The Service correctly responds that Title VII "does not require an employer to fire a harasser." Davis v. Tri-State Mack Distributors, Inc., 981 F.2d 340, 343 (8th Cir.1992). "Rather, what an employer must do is to take 'prompt remedial action reasonably calculated to end the harassment.' " Id. (quoting Barrett v. Omaha Nat. Bank, 726 F.2d 424, 427 (8th Cir.1984)). The Service goes on to argue that its action was effective because after Kellum's warning, Tylon did not intentionally contact Bailey, and after Woodfeld's warning and change of Tylon's work assignment, there was no further contact. However, even if we assume that those actions were sufficient, the Service neglects the fact that Bailey testified that he had "complained to [Ellms] about [Tylon] long before the [Kellum] complaint, and that [Ellms] did nothing." Howard, 149 F.3d at 841. Thus, there is evidence supporting the jury's finding that the Service "knew of [Tylon's] conduct, but failed to put a stop to it promptly." Id.; see also Williamson v. City of Houston, 148 F.3d 462, 465 (5th Cir.1998) (city had notice of harassment before formal complaint because plaintiff had discussed co-worker's harassing behavior with supervisor who did nothing); Bales v. Wal-Mart Stores, Inc., 143 F.3d 1103, 1110 (8th Cir.1998) (although employer may have taken remedial action after last complaint it was liable because it failed to take action following prior complaints of harassment).

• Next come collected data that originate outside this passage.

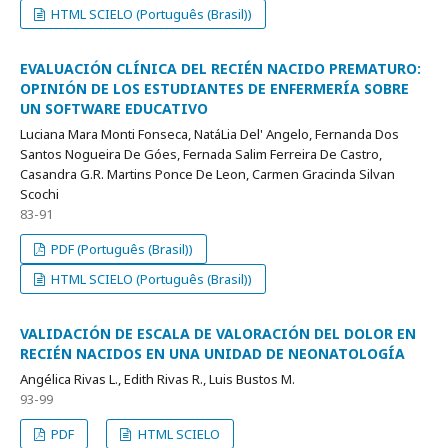
HTML SCIELO (Português (Brasil))
EVALUACIÓN CLÍNICA DEL RECIÉN NACIDO PREMATURO:
OPINIÓN DE LOS ESTUDIANTES DE ENFERMERÍA SOBRE
UN SOFTWARE EDUCATIVO
Luciana Mara Monti Fonseca, NatáLia Del' Angelo, Fernanda Dos
Santos Nogueira De Góes, Fernada Salim Ferreira De Castro,
Casandra G.R. Martins Ponce De Leon, Carmen Gracinda Silvan
Scochi
83-91
PDF (Português (Brasil))
HTML SCIELO (Português (Brasil))
VALIDACIÓN DE ESCALA DE VALORACIÓN DEL DOLOR EN
RECIÉN NACIDOS EN UNA UNIDAD DE NEONATOLOGÍA
Angélica Rivas L., Edith Rivas R., Luis Bustos M.
93-99
PDF
HTML SCIELO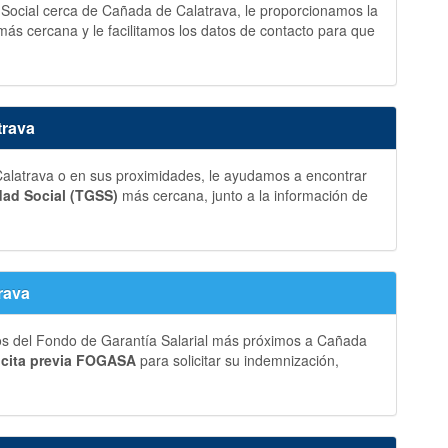
d Social cerca de Cañada de Calatrava, le proporcionamos la
más cercana y le facilitamos los datos de contacto para que
trava
latrava o en sus proximidades, le ayudamos a encontrar
dad Social (TGSS)
más cercana, junto a la información de
rava
ros del Fondo de Garantía Salarial más próximos a Cañada
a
cita previa FOGASA
para solicitar su indemnización,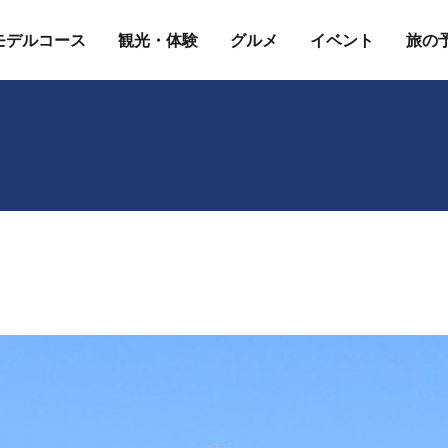
モデルコース
観光・体験
グルメ
イベント
旅の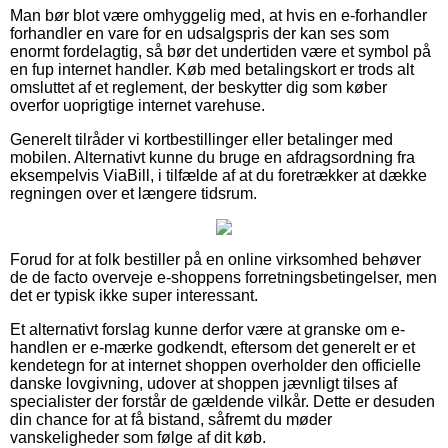
Man bør blot være omhyggelig med, at hvis en e-forhandler
forhandler en vare for en udsalgspris der kan ses som
enormt fordelagtig, så bør det undertiden være et symbol på
en fup internet handler. Køb med betalingskort er trods alt
omsluttet af et reglement, der beskytter dig som køber
overfor uoprigtige internet varehuse.
Generelt tilråder vi kortbestillinger eller betalinger med
mobilen. Alternativt kunne du bruge en afdragsordning fra
eksempelvis ViaBill, i tilfælde af at du foretrækker at dække
regningen over et længere tidsrum.
Forud for at folk bestiller på en online virksomhed behøver
de de facto overveje e-shoppens forretningsbetingelser, men
det er typisk ikke super interessant.
Et alternativt forslag kunne derfor være at granske om e-
handlen er e-mærke godkendt, eftersom det generelt er et
kendetegn for at internet shoppen overholder den officielle
danske lovgivning, udover at shoppen jævnligt tilses af
specialister der forstår de gældende vilkår. Dette er desuden
din chance for at få bistand, såfremt du møder
vanskeligheder som følge af dit køb.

Apparently realizing the flaw in its remedial action argument, at oral argument the Service suggested that this case could be affirmed on the basis that Tylon's conduct before the August 28 touching incident did not constitute actionable sexual harassment. We disagree. "To be actionable, the sexual harassment must have been [objectively and subjectively] 'sufficiently severe or pervasive to alter the conditions of the victim's employment and create an abusive working environment.' " Hathaway, 132 F.3d at 1221 (quoting Harris v. Forklift Sys., Inc., 510 U.S. 17, 21, 114 S.Ct. 367, 126 L.Ed.2d 295 (1993)). " '[S]imple teasing ... offhand comments, and isolated incidents (unless extremely severe) will not amount to discriminatory changes in the terms and conditions of employment.' " Breeding v. Arthur J. Gallagher & Co., 164 F.3d 1151, 1158 (8th Cir.1999) (quoting Faragher, 524 U.S. at ----, 118 S.Ct. at 2283). However, because "[t]here is no bright line between sexual harassment and merely unpleasant conduct[,] ... a jury's decision must generally stand." Hathaway, 132 F.3d at 1221;...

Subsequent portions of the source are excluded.